--- Given records ---

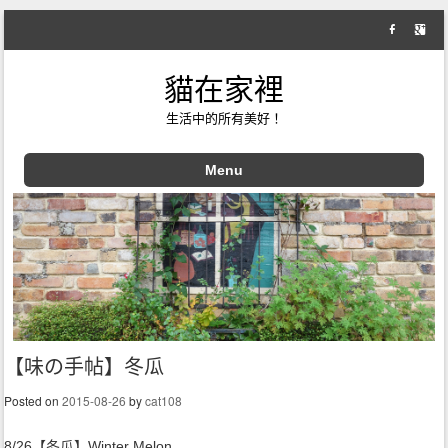
貓在家裡
生活中的所有美好！
Menu
Skip to content
【味の手帖】冬瓜
Posted on
2015-08-26
by
cat108
8/26【冬瓜】Winter Melon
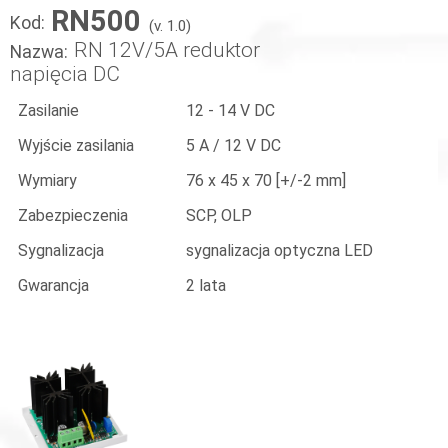
RN500
Kod:
(v. 1.0)
RN 12V/5A reduktor
Nazwa:
napięcia DC
Zasilanie
12 - 14 V DC
Wyjście zasilania
5 A / 12 V DC
Wymiary
76 x 45 x 70 [+/-2 mm]
Zabezpieczenia
SCP, OLP
Sygnalizacja
sygnalizacja optyczna LED
Gwarancja
2 lata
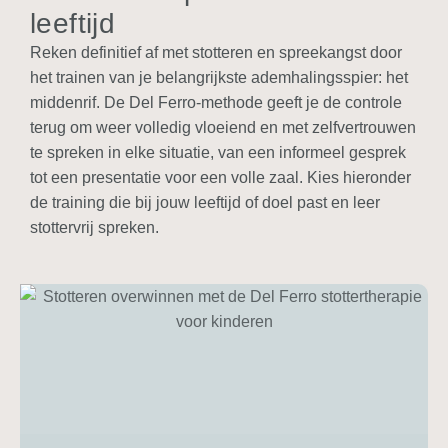
leeftijd
Reken definitief af met stotteren en spreekangst door
het trainen van je belangrijkste ademhalingsspier: het
middenrif. De Del Ferro-methode geeft je de controle
terug om weer
volledig vloeiend en met zelfvertrouwen
te spreken in elke situatie, van een informeel gesprek
tot een presentatie voor een volle zaal. Kies hieronder
de training die bij jouw leeftijd of doel past en leer
stottervrij spreken.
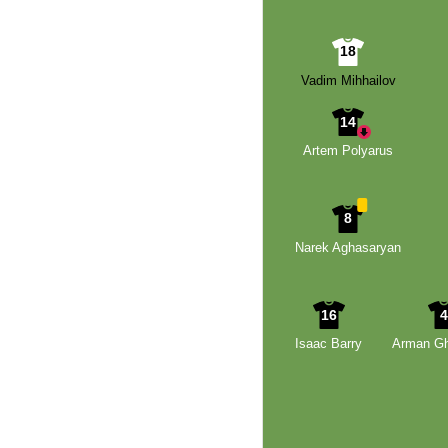
18
Vadim Mihhailov
14
Artem Polyarus
8
Narek Aghasaryan
16
Isaac Barry
Arman Gh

---

◆ What is needed:
Take the lines above from the one holding "Vadim Mihhailov" to the last and output them exactly.

◆ Solution for this problem:
Vadim Mihhailov
14
Artem Polyarus
8
Narek Aghasaryan
16
Isaac Barry
Arman Gh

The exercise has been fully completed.